“We don’t love Tet for the days off and good food. The whole point of Tet is family getting together and the festive atmosphere that brings people joy” Mrs.Nhung told me when I accompanied her to the market on a chilly spring morning. Tet was drawing near and it was the high time everyone went shopping for the necessary grocery to prepare for the celebration.
After 2 hours spending at the open-air market, we came home and are laden with vegetable of all sorts, fruit, a huge grapefruit that I had to handle with extreme care to keep the stem intact, pork, and a live majestic rooster that Mrs.Nhung had bargained for nearly 30 minutes to reduce the price by one-third. Carrying that much stuff all the way home on foot felt like doing a vigorous workout and I sweated profusely. When I finally got rid of the burden and sit comfortably on the couch catching my breath, Mrs.Nhung walked by and murmured something about our generation having frail health and I was too skinny for an early-twenty young woman. Thuy, my Vietnamese friend, and Mrs.Nhung’s daughter laughed out loud at me and her mother then said she bet Mrs.Nhung was running through her mind about what to cook to help me gain some weight.
Markets while Tet is drawing near (Source: Internet)
I thought that shopping hard for Tet holiday was bad until the real pain happened. Thuy and I had to clean the house inside out to get rid of the evil spirits that still lurking in some corners. Thuy laughed but this time bitterly as she picked up the broom and gave me the lambswool duster. Thuy said cleaning was her least favorite part of this Vietnamese holiday. Another 2 long hours passed by and we finally finished the daunting task. Mrs.Nhung walked by again to check on us and this time with a broom in her hand swept out what looked like a dune of dust from nowhere. Thuy sighed as her mother handed her the broom without a word. We repeated the tiring process until Mrs.Nhung decided that the cleanliness of the house was finally “acceptable”. Thuy leaped with joy and dragged me to her grandparent's house nearby to help them make banh chung as she said it was far more interesting.
How a banh chung is made (Source: Internet)

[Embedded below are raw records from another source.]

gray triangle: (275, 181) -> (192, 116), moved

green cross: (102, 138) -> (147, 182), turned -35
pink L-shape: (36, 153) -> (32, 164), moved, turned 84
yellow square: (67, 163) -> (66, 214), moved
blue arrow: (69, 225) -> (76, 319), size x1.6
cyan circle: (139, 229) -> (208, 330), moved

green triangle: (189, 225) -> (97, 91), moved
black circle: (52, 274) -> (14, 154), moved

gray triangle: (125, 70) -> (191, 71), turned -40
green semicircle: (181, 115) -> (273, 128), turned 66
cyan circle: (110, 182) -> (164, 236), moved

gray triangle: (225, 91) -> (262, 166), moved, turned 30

We sat on a spotlessly clean floor surrounded by huge bowls of sticky rice, mung bean, pork belly and a heap of la dong (Phrynium placentarium leaf). Thuy reached for two square wooden molds to teach me how to make banh chung. She lined the inside of the mold with some la dong then pour in the rice, mung bean, and pork. When it was completely filled up, Thuy wrapped the leaves, fastened the whole thing with some bamboo strings and carefully removed the mold. It looked so easy that I was eager to try myself. After half an hour, my first banh chung was shaped but not in square. Thuy comforted me by saying that she even made a flat banh chung on her first day and mine was at least edible. They made a fire in the backyard and put on a huge pot, banh chung were fitted inside with fresh water. We gathered around the fire listening to folklore on the origin of Tet and some family traditions told by Thuy’s grandfather. The whole family hung out by the fire like that all night long, talking about their daily lives while youngsters playing cards. That was when I finally understood what I was told in the morning, Tet gives people a reason to set aside everything that troubled them and just enjoyed the quality time with their loved ones, no more work, no more stress, just talk and laugh together.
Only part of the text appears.